Interesting way to combine taskflow + celery.

I didn't expect it to be used like this, but the more power to you!

Taskflow itself has some similar capabilities via http://docs.openstack.org/developer/taskflow/workers.html#design but anyway what u've done is pretty neat as well.

I am assuming this isn't an openstack project (due to usage of celery), any details on what's being worked on (am curious here)?

pnkk wrote:
Thanks for the nice documentation.

To my knowledge celery is widely used for distributed task processing.
This fits our requirement perfectly where we want to return immediate
response to the user from our API server and run long running task in
background. Celery also gives flexibility with the worker
types(process(can overcome GIL problems too)/evetlet...) and it also
provides nice message brokers(rabbitmq,redis...)
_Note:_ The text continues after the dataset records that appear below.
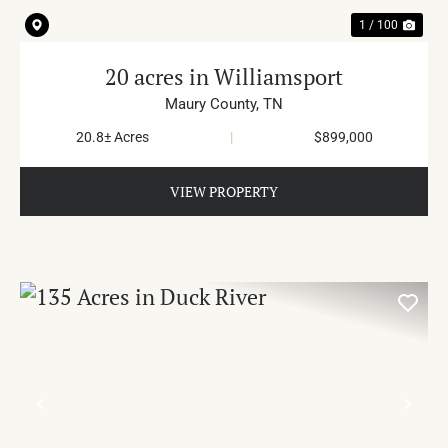
1 / 100
20 acres in Williamsport
Maury County,
TN
20.8± Acres
|
$899,000
VIEW PROPERTY
PREVIOUS
NE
We used both celery and taskflow for our core processing to leverage the
benefits of both. Taskflow provides nice primitives like(execute,
revert, pre,post stuf) which takes off the load from the application.

As far as the actual issue is concerned, I found one way to solve it by
using celery "retry" option. This along with late_acks makes the
application highly fault tolerant.

http://docs.celeryproject.org/en/latest/faq.html#faq-acks-late-vs-retry

Regards,
Kanthi


On Sat, May 28, 2016 at 1:51 AM, Joshua Harlow <[email protected]
<mailto:[email protected]>> wrote:

    Seems like u could just use
    http://docs.openstack.org/developer/taskflow/jobs.html (it appears
    that you may not be?); the job itself would when failed be then
    worked on by a different job consumer.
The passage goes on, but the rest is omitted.